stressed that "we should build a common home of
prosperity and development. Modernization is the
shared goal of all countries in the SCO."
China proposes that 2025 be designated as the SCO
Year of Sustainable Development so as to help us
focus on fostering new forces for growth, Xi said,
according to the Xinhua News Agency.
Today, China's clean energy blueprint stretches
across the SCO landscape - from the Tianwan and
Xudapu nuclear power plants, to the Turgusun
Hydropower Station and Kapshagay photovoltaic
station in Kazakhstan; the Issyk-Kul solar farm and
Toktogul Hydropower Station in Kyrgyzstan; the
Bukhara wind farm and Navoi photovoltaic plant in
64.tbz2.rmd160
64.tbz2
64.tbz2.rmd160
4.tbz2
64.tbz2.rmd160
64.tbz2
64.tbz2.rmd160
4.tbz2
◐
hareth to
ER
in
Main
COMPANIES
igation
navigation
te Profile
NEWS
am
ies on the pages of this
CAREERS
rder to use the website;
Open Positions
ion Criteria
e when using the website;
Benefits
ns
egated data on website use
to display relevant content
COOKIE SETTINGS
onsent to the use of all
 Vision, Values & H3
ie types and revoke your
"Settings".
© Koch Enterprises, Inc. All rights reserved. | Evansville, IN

○ ○ ○ ○

● Your task
Copy each entry exactly, with nothing added or dropped.

● Solved problem
stressed that "we should build a common home of
prosperity and development. Modernization is the
shared goal of all countries in the SCO."
China proposes that 2025 be designated as the SCO
Year of Sustainable Development so as to help us
focus on fostering new forces for growth, Xi said,
according to the Xinhua News Agency.
Today, China's clean energy blueprint stretches
across the SCO landscape - from the Tianwan and
Xudapu nuclear power plants, to the Turgusun
Hydropower Station and Kapshagay photovoltaic
station in Kazakhstan; the Issyk-Kul solar farm and
Toktogul Hydropower Station in Kyrgyzstan; the
Bukhara wind farm and Navoi photovoltaic plant in
64.tbz2.rmd160
64.tbz2
64.tbz2.rmd160
4.tbz2
64.tbz2.rmd160
64.tbz2
64.tbz2.rmd160
4.tbz2
◐
hareth to
ER
in
Main
COMPANIES
igation
navigation
te Profile
NEWS
am
ies on the pages of this
CAREERS
rder to use the website;
Open Positions
ion Criteria
e when using the website;
Benefits
ns
egated data on website use
to display relevant content
COOKIE SETTINGS
onsent to the use of all
 Vision, Values & H3
ie types and revoke your
"Settings".
© Koch Enterprises, Inc. All rights reserved. | Evansville, IN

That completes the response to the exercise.